Bearing vibration signal is a mixed signal composed of vibration source signal and noise signal, which contains a large amount of bearing operating status information. Therefore, by processing and analyzing the vibration signal of the bearing, the running status of the bearing can be diagnosed. In traditional fault diagnosis research, relevant scholars process vibration signals and extract useful fault feature information from them. At present, many classical signal processing methods have emerged, such as fast Fourier transform (FFT), short-time Fourier transform (STFT), wavelet transform (WAT), etc. On this basis, many optimization methods were developed. For example, Zhang et al. 1 proposed a parameter adaptive variational mode decomposition (VMD) method to analyze vibration signals of rotating machinery, and used GOA algorithm to optimize VMD parameters, and finally applied it to bearing fault feature extraction.
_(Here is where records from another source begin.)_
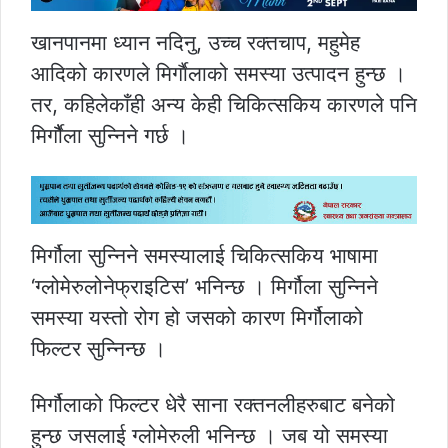
खानपानमा ध्यान नदिनु, उच्च रक्तचाप, महुमेह
आदिको कारणले मिर्गाैलाको समस्या उत्पादन हुन्छ ।
तर, कहिलेकाँही अन्य केही चिकित्सकिय कारणले पनि
मिर्गौैला सुन्निने गर्छ ।
मिर्गौला सुन्निने समस्यालाई चिकित्सकिय भाषामा
‘ग्लोमेरुलोनेफ्राइटिस’ भनिन्छ । मिर्गौला सुन्निने
समस्या यस्तो रोग हो जसको कारण मिर्गौलाको
फिल्टर सुन्निन्छ ।
मिर्गौलाको फिल्टर धेरै साना रक्तनलीहरुबाट बनेको
हुन्छ जसलाई ग्लोमेरुली भनिन्छ । जब यो समस्या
Li et al. 2 proposed a bandwidth empirical mode decomposition and adaptive multiscale morphological analysis (BEMD-AMMA) method, which weakens the mode aliasing phenomenon of traditional EMD algorithm, and realized early fault diagnosis of rolling bearings by constructing the principal component of the original signal and demodulating it.
However, all the above fault diagnosis methods require considerable professional knowledge of rotating machinery signal processing and a solid mathematical foundation as support. Moreover, in the actual operation process, mechanical equipment usually operates under more complex working conditions, and vibration signals may change with the change of rotating speed, load, and other working conditions, so the effect of fault diagnosis method based on signal processing will become worse. Therefore, some related scholars used machine learning-based fault diagnosis methods to make up for these deficiencies. Shao et al. 3 proposed an intelligent mechanical fault diagnosis method by combining VMD and support vector machine (SVM), and optimized SVM by VHHO algorithm, which can effectively identify different bearing faults. Udmale et al. 4 used spectral kurtosis (SK) to construct the fault feature set of vibration signals, identified the fault feature information by extreme learning machine (ELM), and introduced an improved two-way search method based on local search to determine ELM parameters, which improved the performance of bearing fault diagnosis model.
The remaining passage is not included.